(Work request)
Would you repeat word for word the lines of the listing that follows, from the one with "уже ничего не поделаешь, да и все равно." up to and including the one with "ettetevi l’impasto, coprite", and leave out the images?

(Given data)
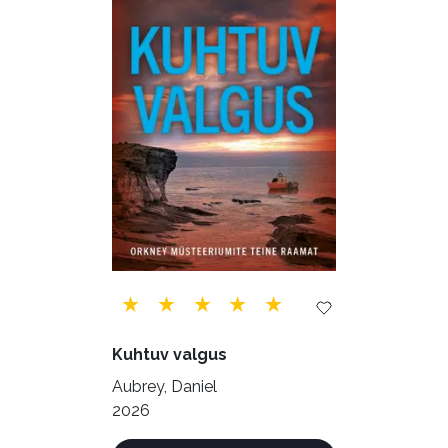
Õppekirjandus (48)
Ühiskond (168)
Kuhtuv valgus
Aubrey, Daniel
2026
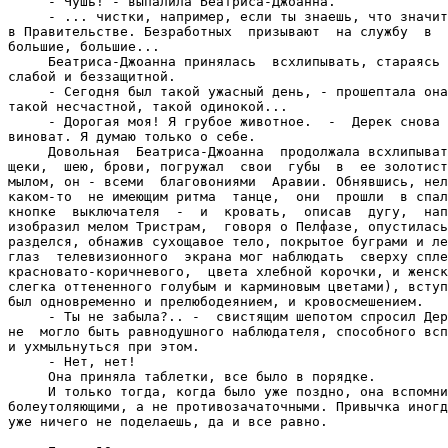
     - Чушь! - выпалила Беатриса-Джоанна.

     - ... чистки, например, если ты знаешь, что значит
в Правительстве. Безработных  призывают  на службу  в  
большие, большие...

     Беатриса-Джоанна принялась  всхлипывать, стараясь 
слабой и беззащитной.

     - Сегодня был такой ужасный день, - прошептала она
такой несчастной, такой одинокой...

     - Дорогая моя! Я грубое животное.  -  Дерек снова 
виноват. Я думаю только о себе.

     Довольная  Беатриса-Джоанна  продолжала всхлипыват
щеки,  шею, брови, погружал  свои  губы  в  ее золотист
мылом, он - всеми  благовониями  Аравии. Обнявшись, нел
каком-то  не имеющим ритма  танце,  они  прошли  в спал
кнопке  выключателя  -  и  кровать,  описав  дугу,  нап
изобразил мелом Тристрам,  говоря о Пелфазе, опустилась
разделся, обнажив сухощавое тело, покрытое буграми и ле
глаз  телевизионного  экрана мог наблюдать  сверху спле
красновато-коричневого,  цвета хлебной корочки, и женск
слегка оттененного голубым и карминовым цветами), вступ
был одновременно и прелюбодеянием, и кровосмешением.

     - Ты не забыла?.. -  свистящим шепотом спросил Дер
не  могло быть равнодушного наблюдателя, способного всп
и ухмыльнуться при этом.

     - Нет, нет!

     Она приняла таблетки, все было в порядке.

     И только тогда, когда было уже поздно, она вспомни
болеутоляющими, а не противозачаточными. Привычка иногд
уже ничего не поделаешь, да и все равно.
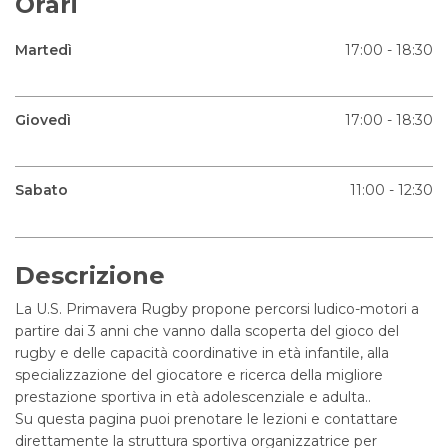
Orari
Martedì
17:00 - 18:30
Giovedì
17:00 - 18:30
Sabato
11:00 - 12:30
Descrizione
La U.S. Primavera Rugby propone percorsi ludico-motori a
partire dai 3 anni che vanno dalla scoperta del gioco del
rugby e delle capacità coordinative in età infantile, alla
specializzazione del giocatore e ricerca della migliore
prestazione sportiva in età adolescenziale e adulta..
Su questa pagina puoi prenotare le lezioni e contattare
direttamente la struttura sportiva organizzatrice per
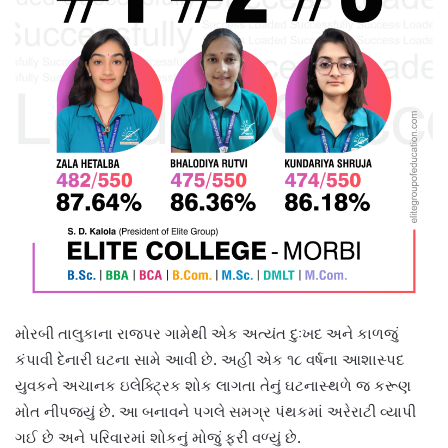
મોરબી તાલુકાના રાજપર ગામેથી એક અત્યંત દુઃખદ અને કાળજું
કંપાવી દેનારી ઘટના સામે આવી છે. અહીં એક ૧૮ વર્ષના આશાસ્પદ
યુવકને અચાનક ઇલેક્ટ્રિક શોક લાગતા તેનું ઘટનાસ્થળે જ કરૂણ
મોત નીપજ્યું છે. આ બનાવને પગલે સમગ્ર પંથકમાં અરેરાટી વ્યાપી
ગઈ છે અને પરિવારમાં શોકનું મોજું ફરી વળ્યું છે.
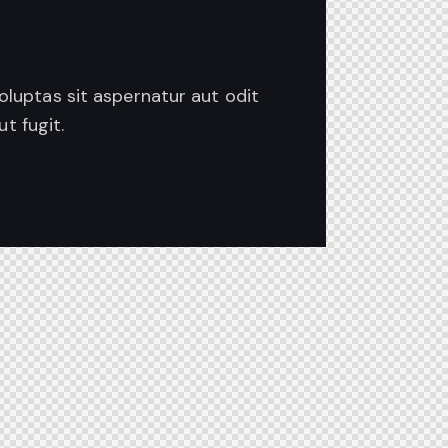
luptas sit aspernatur aut odit
t fugit.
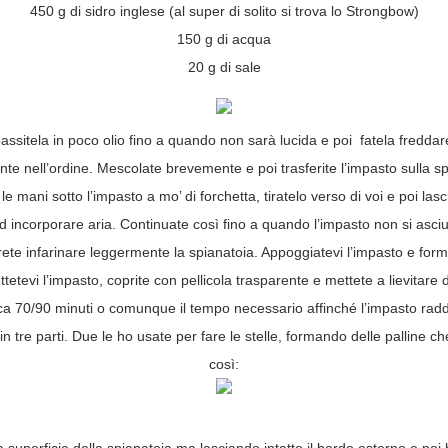
450 g di sidro inglese (al super di solito si trova lo Strongbow)
150 g di acqua
20 g di sale
passitela in poco olio fino a quando non sarà lucida e poi fatela fredda
te nell’ordine. Mescolate brevemente e poi trasferite l’impasto sulla spi
te le mani sotto l’impasto a mo’ di forchetta, tiratelo verso di voi e poi l
 incorporare aria. Continuate così fino a quando l’impasto non si asci
rete infarinare leggermente la spianatoia. Appoggiatevi l’impasto e fo
ettetevi l’impasto, coprite con pellicola trasparente e mettete a lievitare 
ca 70/90 minuti o comunque il tempo necessario affinché l’impasto rad
n tre parti. Due le ho usate per fare le stelle, formando delle palline che 
così:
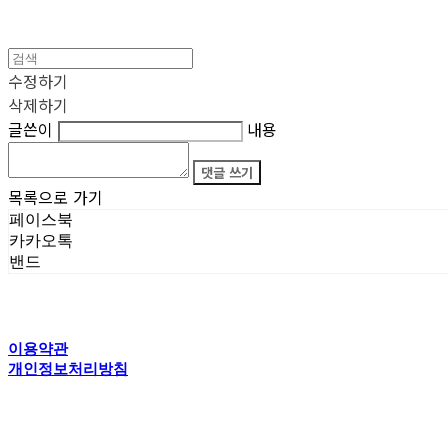
수정하기
삭제하기
글쓴이
내용
댓글 쓰기
목록으로 가기
페이스북
카카오톡
밴드
이용약관
개인정보처리방침
사업자정보확인
상호: 타이탄갤러리 | 전화: 070-4554-5150 | 이메일: creator@titansgallery.com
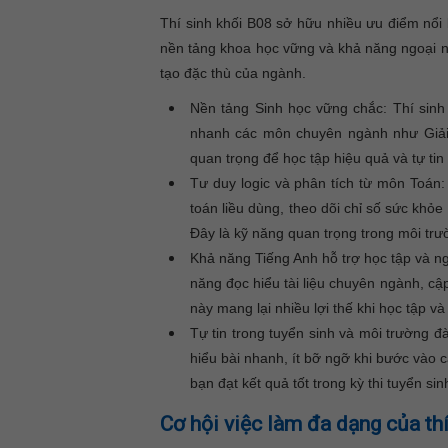
Thí sinh khối B08 sở hữu nhiều ưu điểm nổi 
nền tảng khoa học vững và khả năng ngoại ng
tạo đặc thù của ngành.
Nền tảng Sinh học vững chắc: Thí sinh k
nhanh các môn chuyên ngành như Giải 
quan trọng để học tập hiệu quả và tự ti
Tư duy logic và phân tích từ môn Toán: 
toán liều dùng, theo dõi chỉ số sức khỏ
Đây là kỹ năng quan trọng trong môi trư
Khả năng Tiếng Anh hỗ trợ học tập và n
năng đọc hiểu tài liệu chuyên ngành, cập
này mang lại nhiều lợi thế khi học tập và
Tự tin trong tuyển sinh và môi trường đ
hiểu bài nhanh, ít bỡ ngỡ khi bước vào
bạn đạt kết quả tốt trong kỳ thi tuyển si
Cơ hội việc làm đa dạng của th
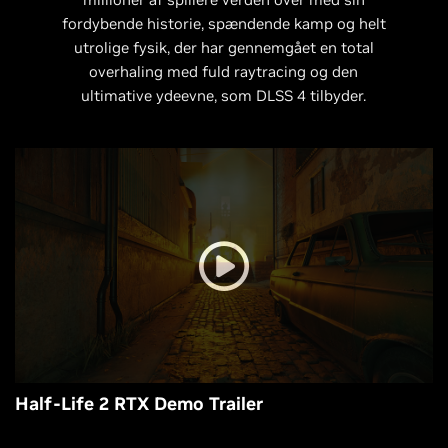
fordybende historie, spændende kamp og helt
utrolige fysik, der har gennemgået en total
overhaling med fuld raytracing og den
ultimative ydeevne, som DLSS 4 tilbyder.
Half-Life 2 RTX Demo Trailer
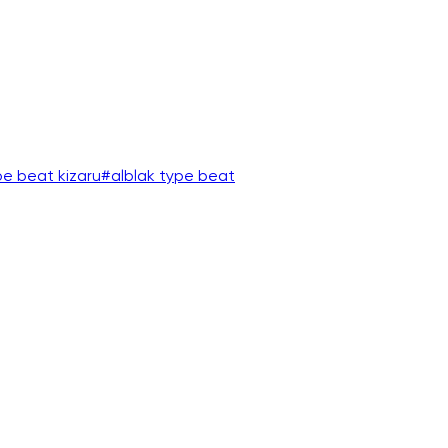
pe beat kizaru
#
alblak type beat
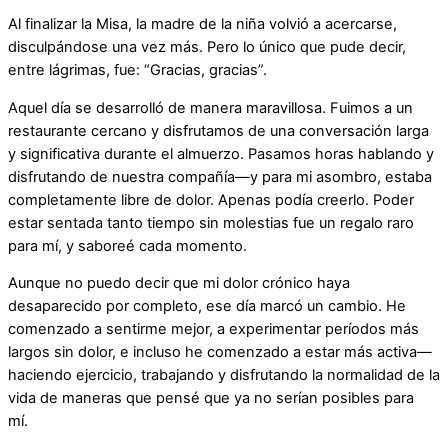
Al finalizar la Misa, la madre de la niña volvió a acercarse,
disculpándose una vez más. Pero lo único que pude decir,
entre lágrimas, fue: “Gracias, gracias”.
Aquel día se desarrolló de manera maravillosa. Fuimos a un
restaurante cercano y disfrutamos de una conversación larga
y significativa durante el almuerzo. Pasamos horas hablando y
disfrutando de nuestra compañía—y para mi asombro, estaba
completamente libre de dolor. Apenas podía creerlo. Poder
estar sentada tanto tiempo sin molestias fue un regalo raro
para mí, y saboreé cada momento.
Aunque no puedo decir que mi dolor crónico haya
desaparecido por completo, ese día marcó un cambio. He
comenzado a sentirme mejor, a experimentar períodos más
largos sin dolor, e incluso he comenzado a estar más activa—
haciendo ejercicio, trabajando y disfrutando la normalidad de la
vida de maneras que pensé que ya no serían posibles para
mí.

(Solution for this task)
уже ничего не поделаешь, да и все равно.
Orari
Martedì
17:00 - 18:30
Giovedì
17:00 - 18:30
Sabato
11:00 - 12:30
Descrizione
La U.S. Primavera Rugby propone percorsi ludico-motori a
partire dai 3 anni che vanno dalla scoperta del gioco del
rugby e delle capacità coordinative in età infantile, alla
specializzazione del giocatore e ricerca della migliore
prestazione sportiva in età adolescenziale e adulta..
Su questa pagina puoi prenotare le lezioni e contattare
direttamente la struttura sportiva organizzatrice per
મોરબી તાલુકાના રાજપર ગામેથી એક અત્યંત દુઃખદ અને કાળજું
કંપાવી દેનારી ઘટના સામે આવી છે. અહીં એક ૧૮ વર્ષના આશાસ્પદ
યુવકને અચાનક ઇલેક્ટ્રિક શોક લાગતા તેનું ઘટનાસ્થળે જ કરૂણ
મોત નીપજ્યું છે. આ બનાવને પગલે સમગ્ર પંથકમાં અરેરાટી વ્યાપી
ગઈ છે અને પરિવારમાં શોકનું મોજું ફરી વળ્યું છે.
luptas sit aspernatur aut odit
t fugit.
450 g di sidro inglese (al super di solito si trova lo Strongbow)
150 g di acqua
20 g di sale
passitela in poco olio fino a quando non sarà lucida e poi fatela fredda
te nell’ordine. Mescolate brevemente e poi trasferite l’impasto sulla spi
te le mani sotto l’impasto a mo’ di forchetta, tiratelo verso di voi e poi l
 incorporare aria. Continuate così fino a quando l’impasto non si asci
rete infarinare leggermente la spianatoia. Appoggiatevi l’impasto e fo
ettetevi l’impasto, coprite con pellicola trasparente e mettete a lievitare 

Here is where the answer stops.